### WHAT THE TASK REQUIRES
From the data below, return each line in which the string "Gabriel" is found.

*** Opening RAW DATA ***

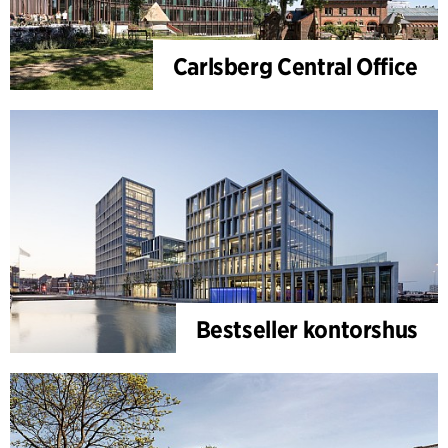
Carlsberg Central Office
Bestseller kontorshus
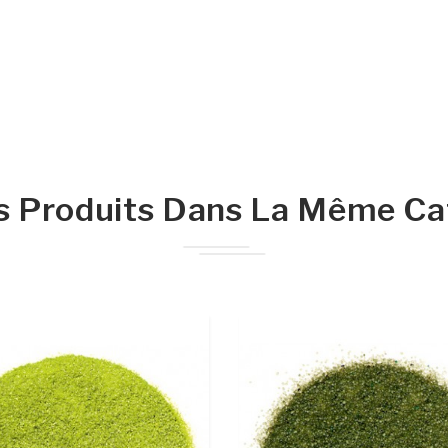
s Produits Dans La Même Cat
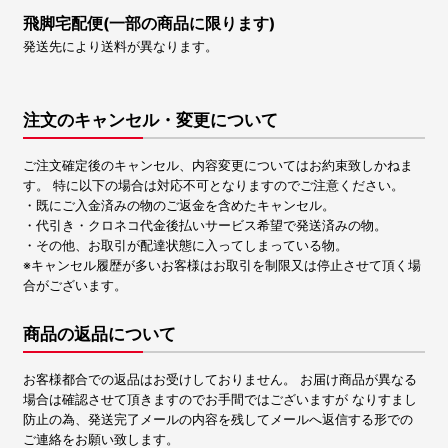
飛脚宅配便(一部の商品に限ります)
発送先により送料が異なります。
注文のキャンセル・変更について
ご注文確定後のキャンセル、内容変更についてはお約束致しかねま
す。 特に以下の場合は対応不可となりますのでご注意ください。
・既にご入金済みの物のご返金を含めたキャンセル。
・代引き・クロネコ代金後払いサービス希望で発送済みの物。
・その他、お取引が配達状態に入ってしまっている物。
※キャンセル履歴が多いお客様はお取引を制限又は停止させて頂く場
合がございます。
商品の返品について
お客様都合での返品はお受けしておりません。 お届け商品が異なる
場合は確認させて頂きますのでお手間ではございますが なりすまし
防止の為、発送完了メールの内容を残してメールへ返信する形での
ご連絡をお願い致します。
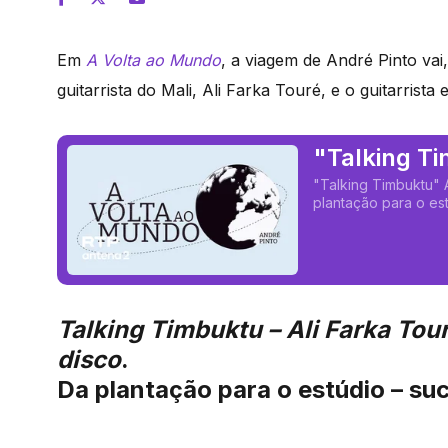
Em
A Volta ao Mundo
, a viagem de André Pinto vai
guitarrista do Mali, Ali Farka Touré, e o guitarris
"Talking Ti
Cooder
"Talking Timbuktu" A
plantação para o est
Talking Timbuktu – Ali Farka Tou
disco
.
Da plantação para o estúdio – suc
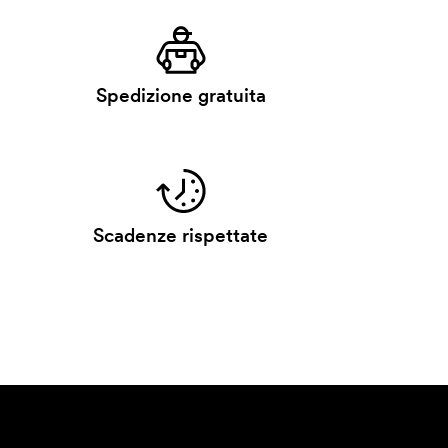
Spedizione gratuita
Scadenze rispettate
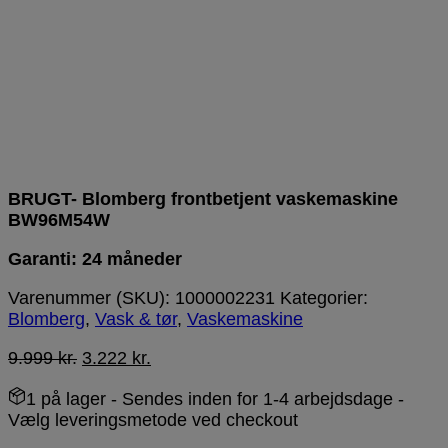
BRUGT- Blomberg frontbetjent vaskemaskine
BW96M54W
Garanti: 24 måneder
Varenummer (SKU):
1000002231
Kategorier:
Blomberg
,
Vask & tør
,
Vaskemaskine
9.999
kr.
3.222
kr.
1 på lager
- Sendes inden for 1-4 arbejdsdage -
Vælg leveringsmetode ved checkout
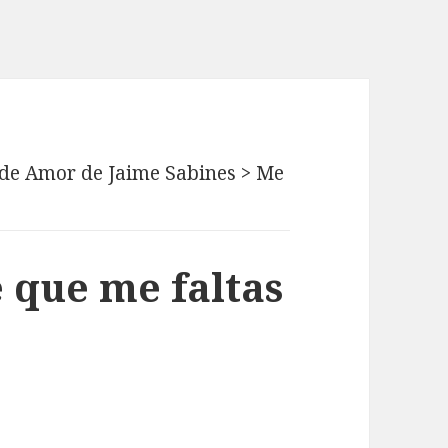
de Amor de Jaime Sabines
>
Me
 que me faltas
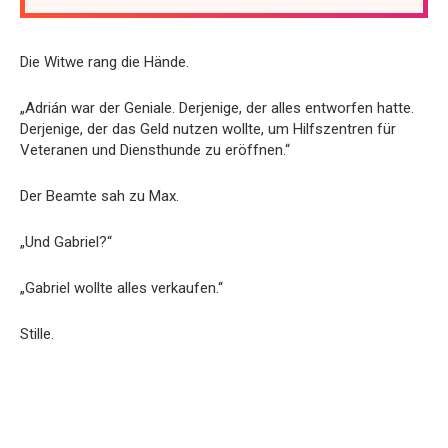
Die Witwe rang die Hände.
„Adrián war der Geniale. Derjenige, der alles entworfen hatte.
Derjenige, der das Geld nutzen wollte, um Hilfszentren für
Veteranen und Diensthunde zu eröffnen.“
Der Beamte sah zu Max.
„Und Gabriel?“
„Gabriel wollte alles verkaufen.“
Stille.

*** Closing RAW DATA ***
*** Opening RAW DATA ***

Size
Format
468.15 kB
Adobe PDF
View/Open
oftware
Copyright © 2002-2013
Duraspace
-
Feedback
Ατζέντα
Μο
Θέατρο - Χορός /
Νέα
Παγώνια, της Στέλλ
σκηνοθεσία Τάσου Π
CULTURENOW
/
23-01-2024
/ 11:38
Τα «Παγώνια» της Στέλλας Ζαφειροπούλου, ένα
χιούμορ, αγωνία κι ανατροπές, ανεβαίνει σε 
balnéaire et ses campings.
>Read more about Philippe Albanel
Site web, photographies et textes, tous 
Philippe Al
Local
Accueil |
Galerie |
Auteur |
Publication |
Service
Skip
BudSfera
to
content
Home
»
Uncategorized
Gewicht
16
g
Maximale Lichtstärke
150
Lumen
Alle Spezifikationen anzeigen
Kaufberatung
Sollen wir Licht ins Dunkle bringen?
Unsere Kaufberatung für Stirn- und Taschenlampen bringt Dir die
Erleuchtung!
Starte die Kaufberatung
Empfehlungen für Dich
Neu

*** Closing RAW DATA ***

### ANSWER SECTION
„Und Gabriel?“
„Gabriel wollte alles verkaufen.“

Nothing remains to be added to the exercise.